Hoje em dia o caso de maior repercussão é o do escocês Gary McKinnon, hoje com 44 anos, que, da Grã-Bretanha, entrou em todos os sistemas de defesa dos Estados Unidos: Nasa, Exército, Marinha, Aeronáutica, FBI, tudo. Segundo ele (que tem um diagnóstico de um tipo de autismo) estava procurando sinais de objetos voadores não identificados (OVNI, ou discos). Os Estados Unidos pediram sua extradição, e o caso está pendente na Corte britânica e deverá passar ainda pela Corte da União Européia que, com base no diagnóstico médico, poderá talvez negar a extradição.

Já o caso do norte-americano Albert Gonzales é muito diferente. Cracker consumado, jovem de 28 anos, Albert foi condenado em março deste ano por liderar uma quadrilha que faturou milhões de dólares através da clonagem de mais de 90 milhões de cartões de crédito e assemelhados. Acontece que, quando de sua prisão, veio a tona a informação (nem confirmada nem desmentida) que ele trabalhava como informante para o FBI, recebendo a soma de 75 mil dólares por ano. Esse tipo de história (de hackers ou crackers que são contratados por agências de serviço secreto, espionagem, espionagem financeira e industrial, etc. e assim obtém uma “anistia informal”) correm o mundo da internet e, é claro, são de difícil confirmação. Haveria que ser um deles, hacker ou cracker, para conseguir uma informação dessas.

Em geral, o hacker ou cracker é jovem, se inicia em suas aventuras por curiosidade mais do que por desejo de delito ou vantagem pessoal. E é, claro, um expert em informática. Pois aqui está a originalidade do caso do jovem desempregado de Clermont-Ferrand. Ele é um internauta comum, sem grandes dotes informáticos.
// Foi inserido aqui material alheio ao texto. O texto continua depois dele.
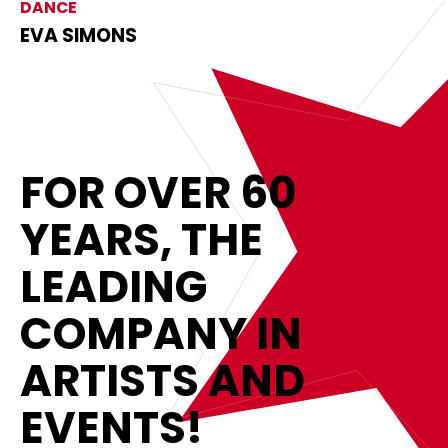
DANCE
EVA SIMONS
FOR OVER 60
YEARS, THE
LEADING
COMPANY IN
ARTISTS AND
EVENTS!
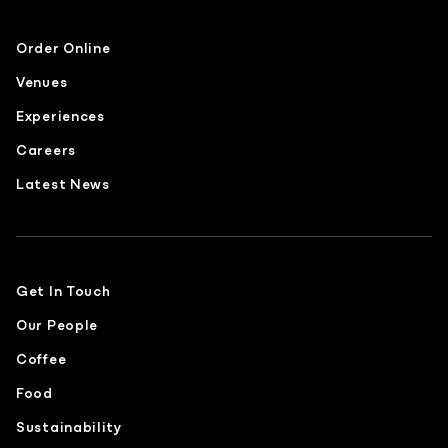
Order Online
Venues
Experiences
Careers
Latest News
Get In Touch
Our People
Coffee
Food
Sustainability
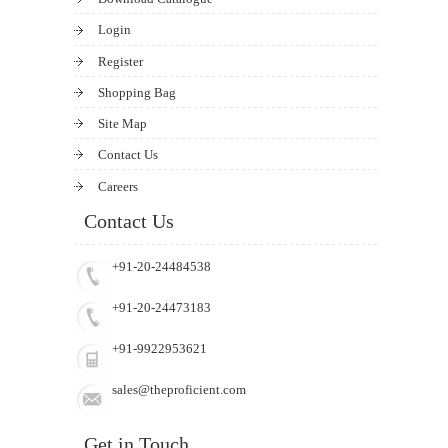
Login
Register
Shopping Bag
Site Map
Contact Us
Careers
Contact Us
+91-20-24484538
+91-20-24473183
+91-9922953621
sales@theproficient.com
Get in Touch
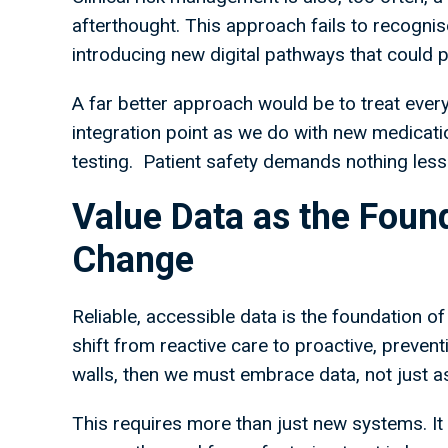
afterthought. This approach fails to recognis
introducing new digital pathways that could pu
A far better approach would be to treat ever
integration point as we do with new medicatio
testing. Patient safety demands nothing less
Value Data as the Foun
Change
Reliable, accessible data is the foundation of
shift from reactive care to proactive, preve
walls, then we must embrace data, not just as
This requires more than just new systems. It re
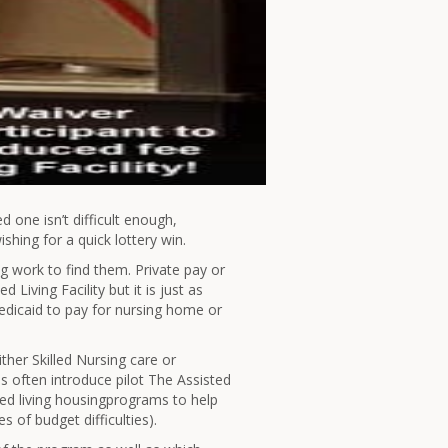
ed one isn’t difficult enough,
ishing for a quick lottery win.
leg work to find them. Private pay or
Living Facility but it is just as
dicaid to pay for nursing home or
ther Skilled Nursing care or
es often introduce pilot The Assisted
ted living housingprograms to help
s of budget difficulties).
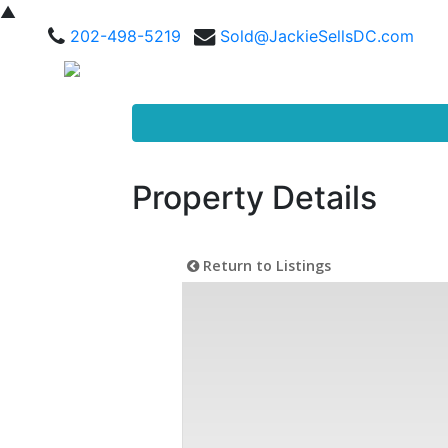
▲
202-498-5219
Sold@JackieSellsDC.com
Property Details
Return to Listings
Acontece que, nesta nossa época superpovoada por info-máquinas, ele se tornou um raro especialista, um especialista… em pessoas. A maioria das informações que precisava, como dados para descobrir senhas, palavras e respostas secretas, idade, lugar de nascimento, hobbies, etc., ele as conseguiu… estudando as pessoas! Onde? Em seus blogs, páginas, mensagens em youtubes, orkuts, etc. Até no Twitter.

Com esse método nada usual hoje em dia, estudar pessoas, ele foi longe. Tão longe que o FBI se pôs no seu encalço, alertou a polícia secreta francesa, e um belo dia uma comissão de ambas as agências foi bater à porta do “criminoso”. Ao contrário de se evadir fisicamente ou por respostas enganosas, François confessou tudo, até com um certo orgulho e espírito de cooperação, na sua casa onde brilha um pôster do Ronaldão com a camisa canarinho – como mostra a foto da AFP.

Em junho ele irá a julgamento. Pode pegar até 2 anos de prisão e uma multa de 30 mil euros (mais ou menos 72 mil reais). Mas não me surpreenderia se, ao fim e ao cabo, os seus dias de desemprego viessem a terminar definitivamente.